Give back the full listing verbatim, apart from its images.

*** SUPPLIED MATERIAL Section Begins ***

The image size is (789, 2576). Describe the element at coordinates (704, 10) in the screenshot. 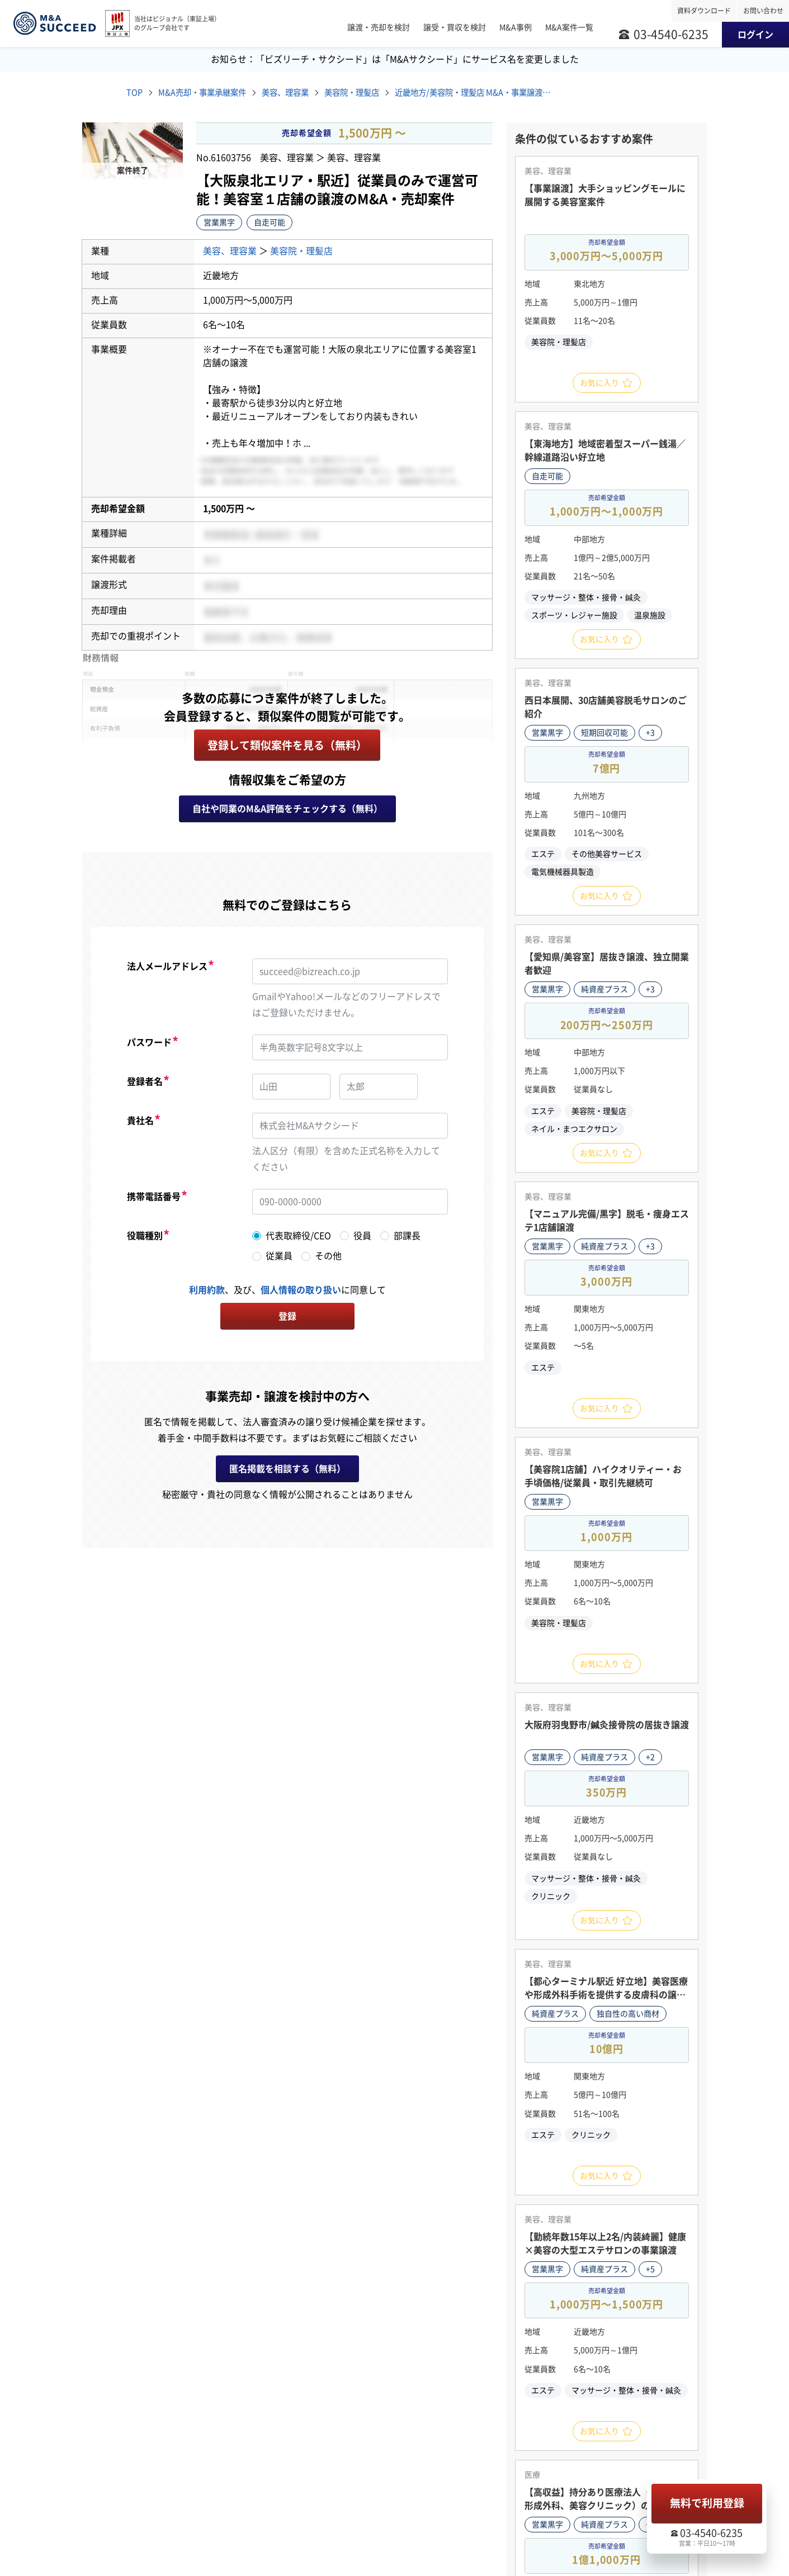

I see `資料ダウンロード` at that location.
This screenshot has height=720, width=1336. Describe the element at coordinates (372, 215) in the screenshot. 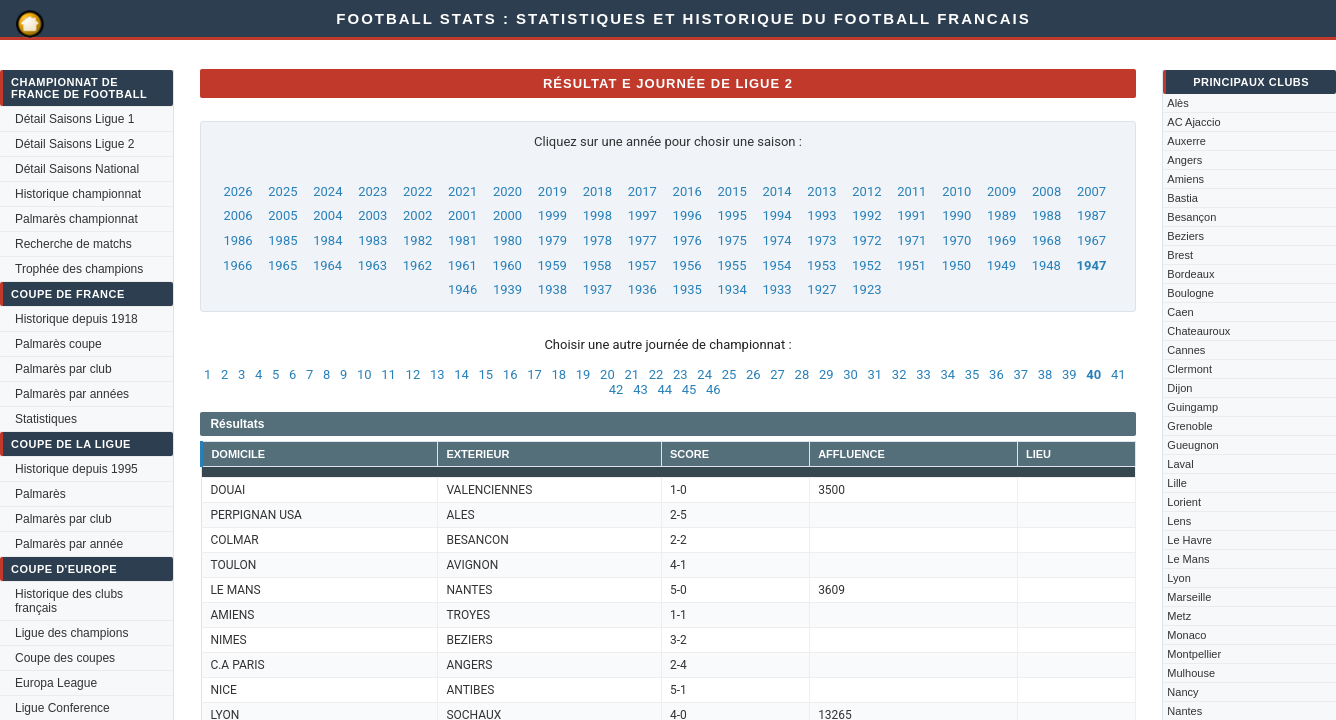

I see `2003` at that location.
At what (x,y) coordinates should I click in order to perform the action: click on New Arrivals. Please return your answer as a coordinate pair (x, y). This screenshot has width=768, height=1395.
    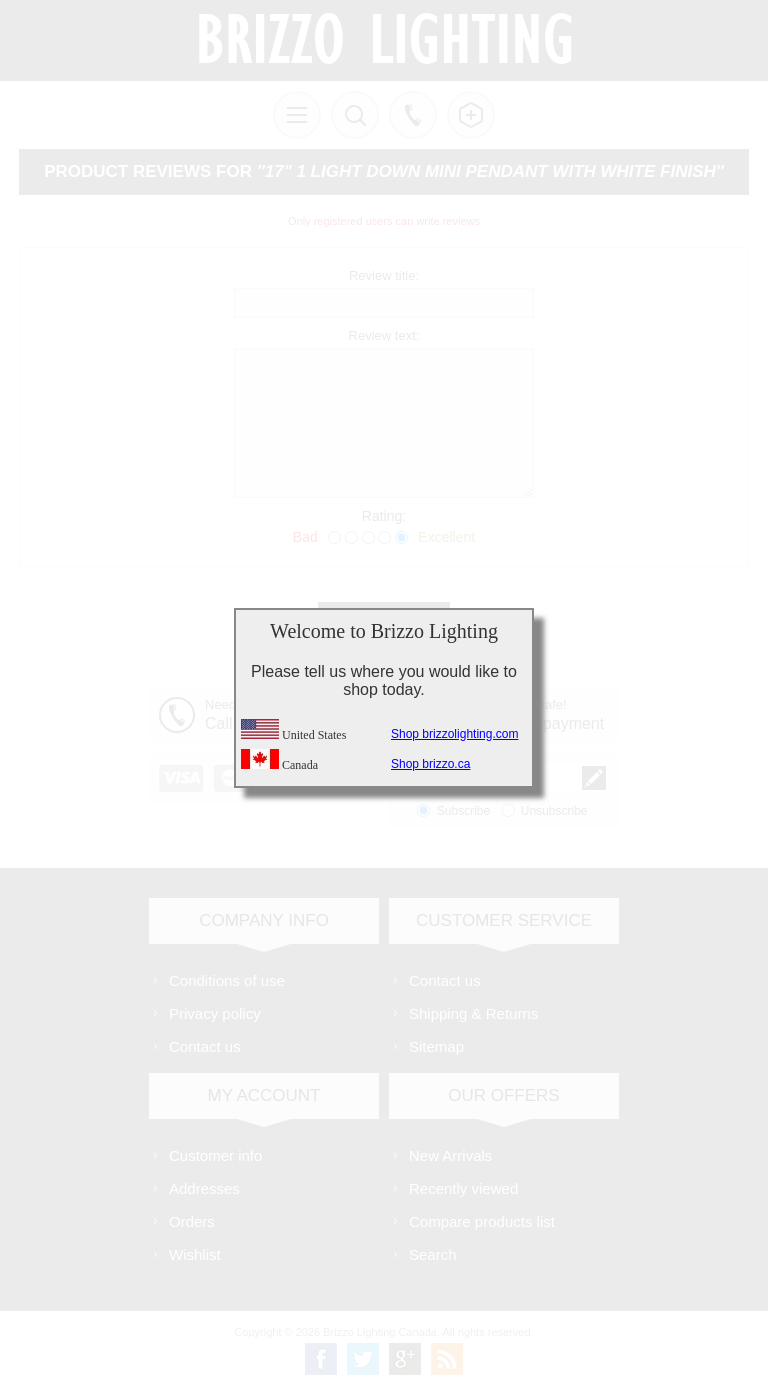
    Looking at the image, I should click on (450, 1155).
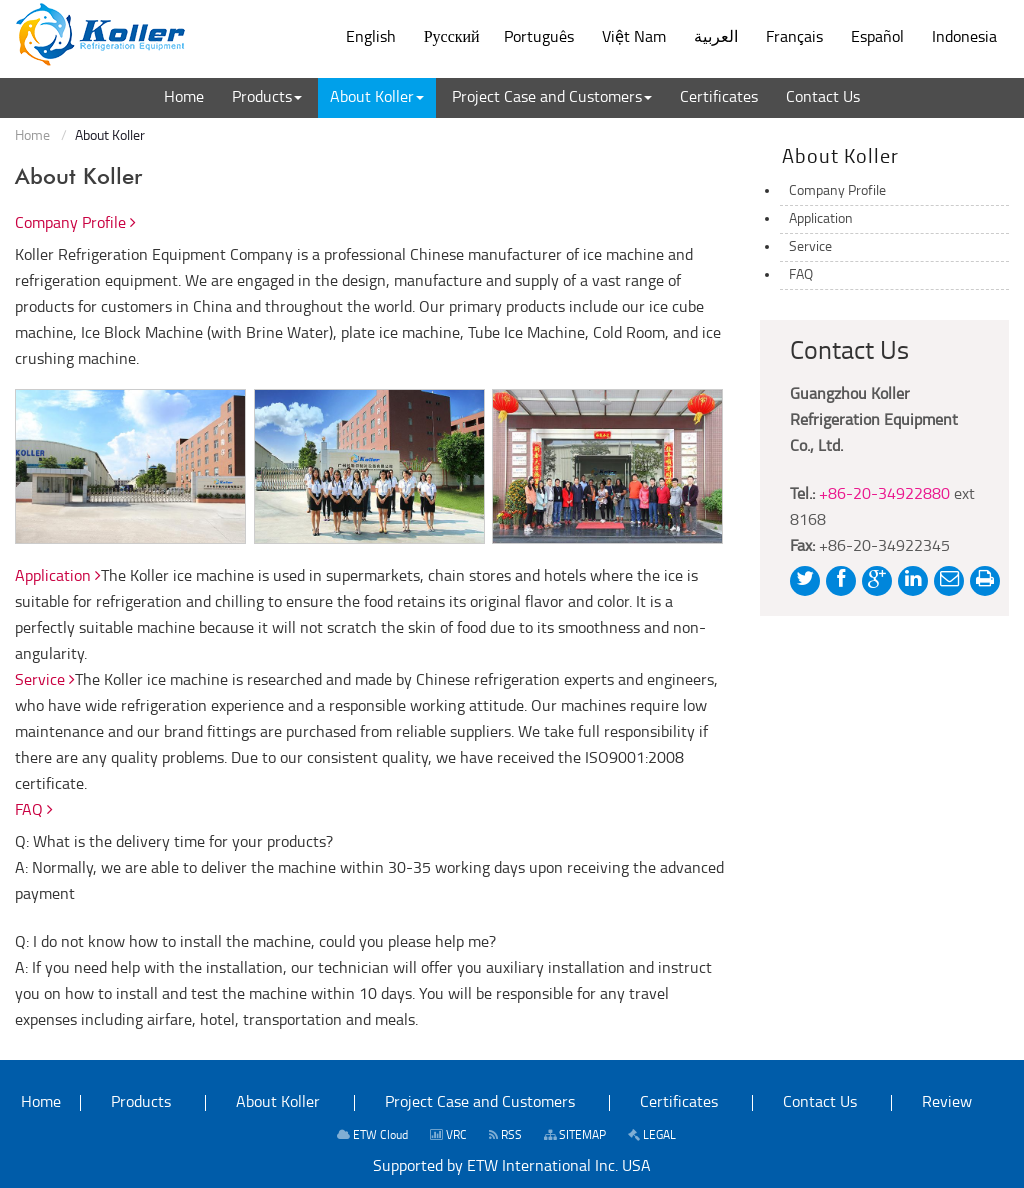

*** SUPPLIED MATERIAL Section Ends ***

_EXPECTED OUTPUT_
The image size is (789, 2576). Describe the element at coordinates (704, 10) in the screenshot. 

I see `資料ダウンロード` at that location.
This screenshot has height=720, width=1336. Describe the element at coordinates (372, 215) in the screenshot. 

I see `2003` at that location.
At what (x,y) coordinates should I click in order to perform the action: click on New Arrivals. Please return your answer as a coordinate pair (x, y). This screenshot has width=768, height=1395.
    Looking at the image, I should click on (450, 1155).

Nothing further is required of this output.